Gabriel Attal, Jadi Perdana Menteri Termuda yang Memimpin Prancis
JAKARTA, Investortrust.id - Presiden Prancis Emmanuel Macron pada hari Selasa (9/1/2024) menunjuk Menteri Pendidikannya, Gabriel Attal sebagai Perdana Menteri baru. Attal yang tahun ini berusia 34 tahun akan menjadi orang termuda yang menempati jabatan tertinggi kedua di Prancis tersebut.
Penunjukkan Attal ditetapkan Macron setelah pengunduran diri Perdana menteri sebelumnya Elisabeth Borne pada hari Senin (8/1/2024), demikian dilaporkan CNBCnews.com.
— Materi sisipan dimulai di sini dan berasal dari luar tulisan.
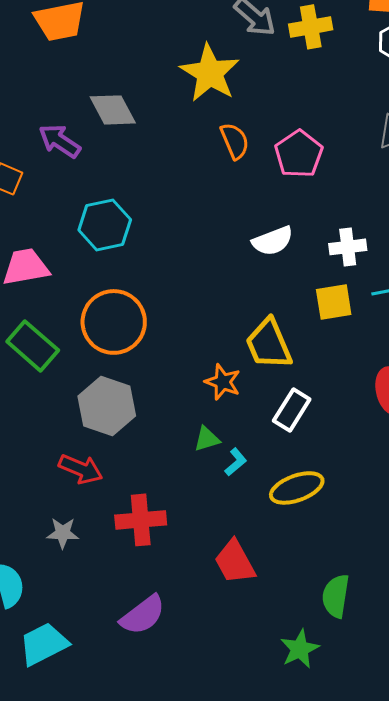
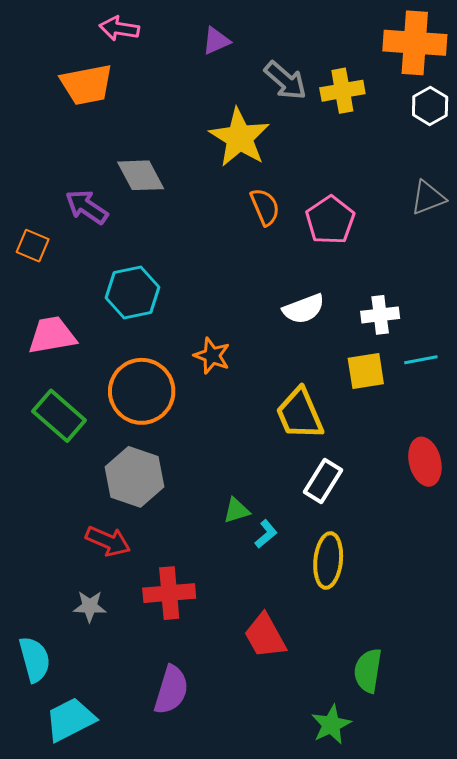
orange star: (223, 382) -> (212, 356), moved
yellow ellipse: (297, 488) -> (328, 561), turned -64
purple semicircle: (143, 615) -> (171, 690), turned -36

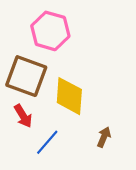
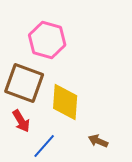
brown arrow: (104, 137) -> (98, 141), turned -90

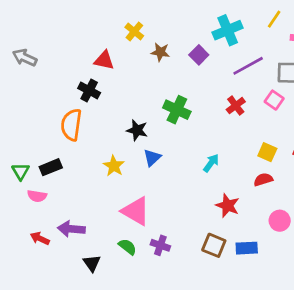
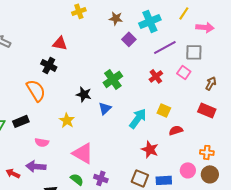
yellow cross: (134, 32) -> (79, 11), moved, turned 32
brown star: (160, 52) -> (116, 18), moved
green cross: (177, 110) -> (113, 79), turned 30
orange semicircle: (71, 125) -> (36, 90), turned 140
yellow square: (267, 152) -> (164, 110), moved
blue triangle: (152, 158) -> (105, 108), moved
cyan arrow: (211, 163) -> (138, 118), size x1.5
pink semicircle: (37, 196) -> (42, 142), moved
pink circle: (280, 221) -> (188, 170), moved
Borne sempat menyebutkan bahwa penunjukkan Attal merupakan keinginan dari Macron, seraya menyebut bahwa saat ini merupakan periode yang penting untuk melanjutkan reformasiyang telah dilakukan pemerintah.
Di Prancis, perdana menteri memimpin pemerintahan dan diangkat oleh presiden, tetapi tidak dapat langsung diberhentikan oleh presiden.
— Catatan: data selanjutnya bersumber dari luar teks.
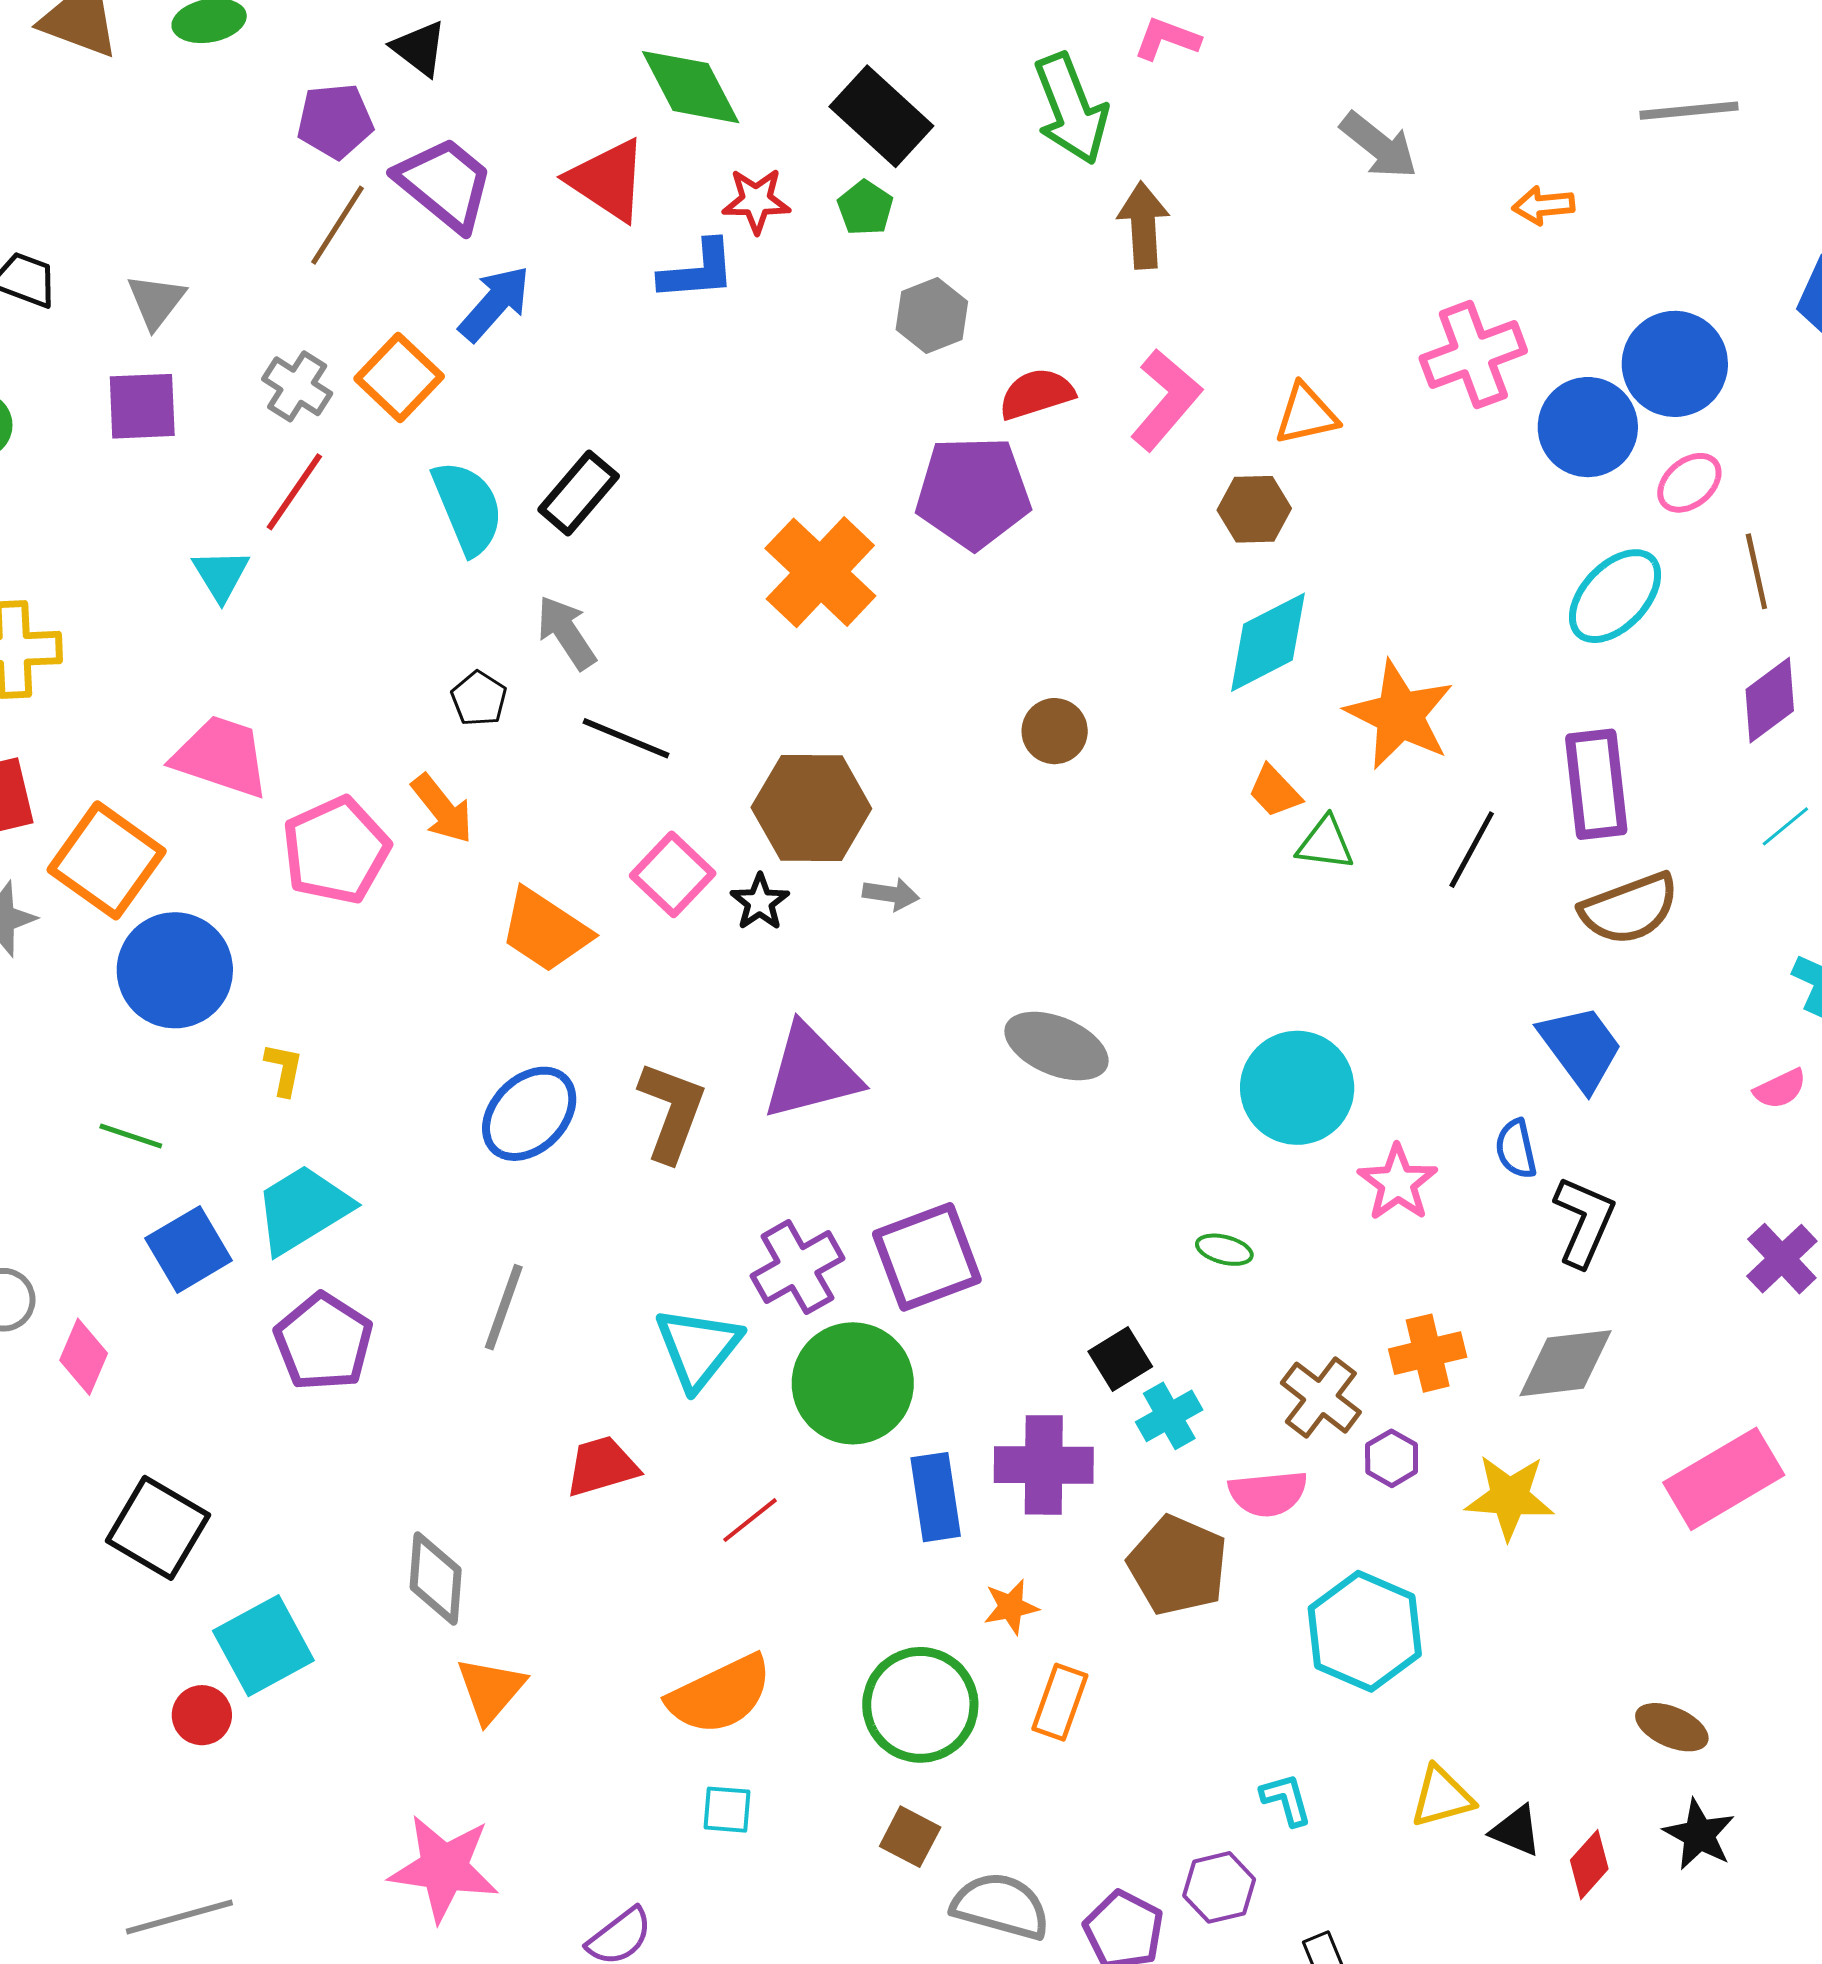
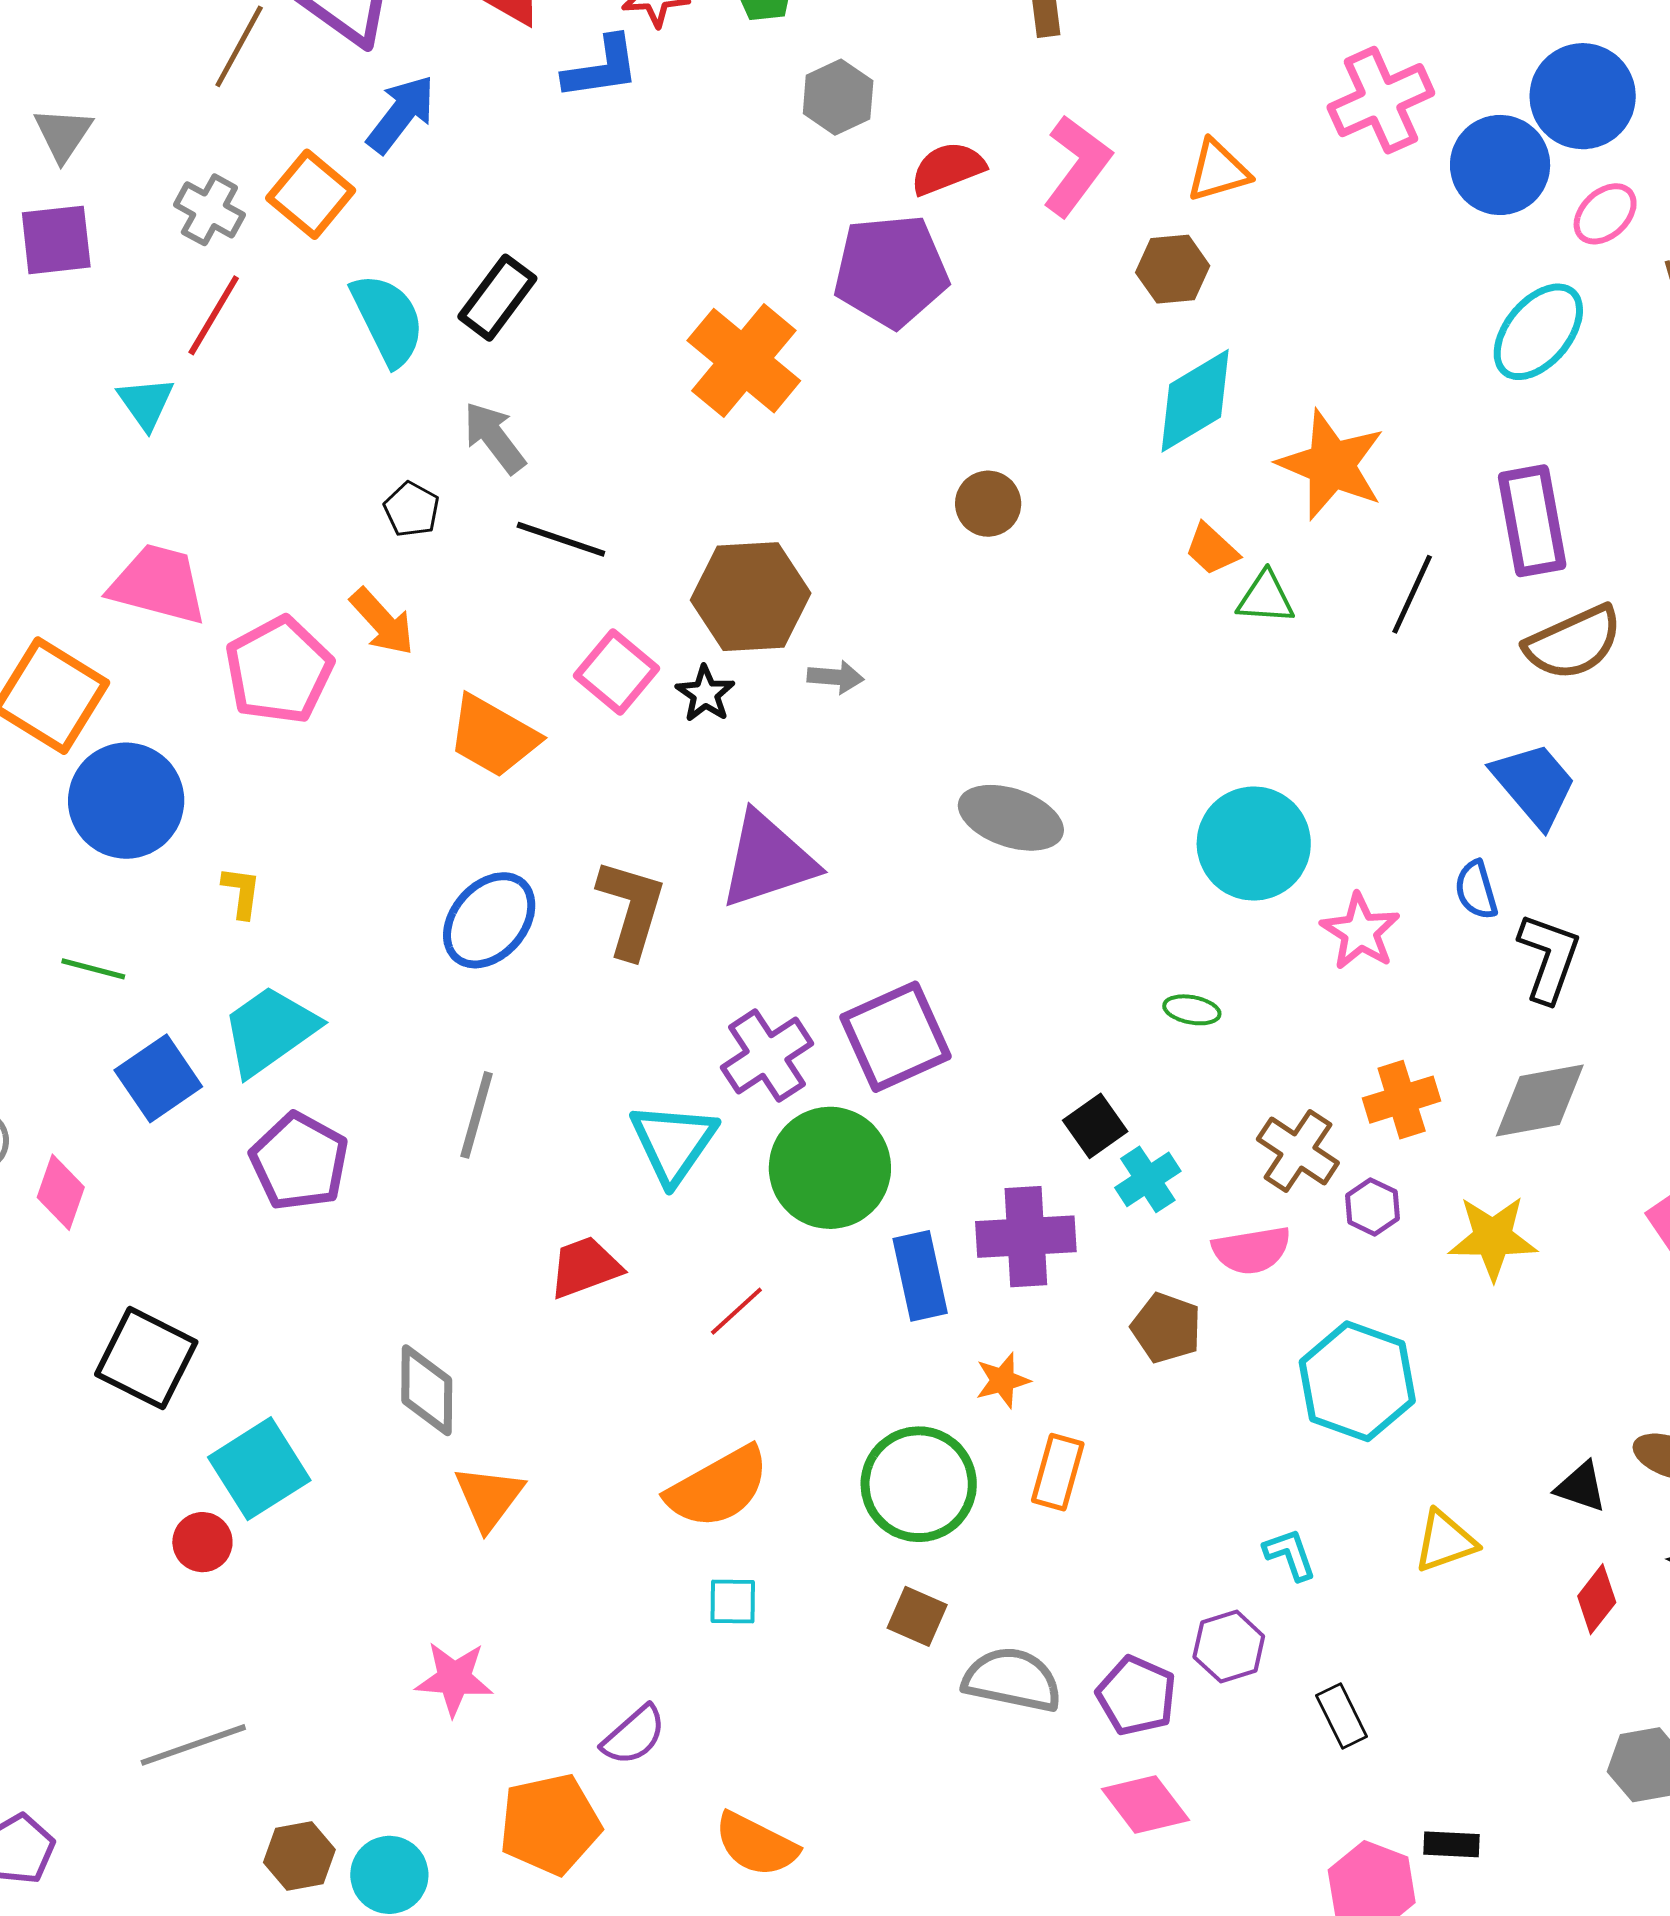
brown pentagon: (1178, 1565) -> (1166, 1328), size x0.7
black triangle: (1516, 1831) -> (1581, 1487), moved
pink star: (444, 1868) -> (454, 1679), size x0.7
Pada hari pertama masa jabatannya sebagai Perdana Menteri diisi Attal dengan melakukan kunjungan ke wilayah Pas-de-Calais yang dilanda banjir di hari yang sama.
Dalam pidato pertamanya sebagai perdana menteri, Attal mengatakan reformasi sekolah akan menjadi salah satu fokus utamanya. Dilaporkan oleh Le Monde, Attal menyebut tiga prioritas ekonominya, yakni memastikan tentang serapan tenaga kerja yang disebutnya dengan istilah ‘Bekerja lebih dihargai daripada tidak bekerja’. Ia juga menjadikan upaya menekan tingkat inflasi, serta menyederhanakan proses berbisnis dan berusaha sekaligus upaya pengembangan lapangan kerja bagi generasi muda Prancis.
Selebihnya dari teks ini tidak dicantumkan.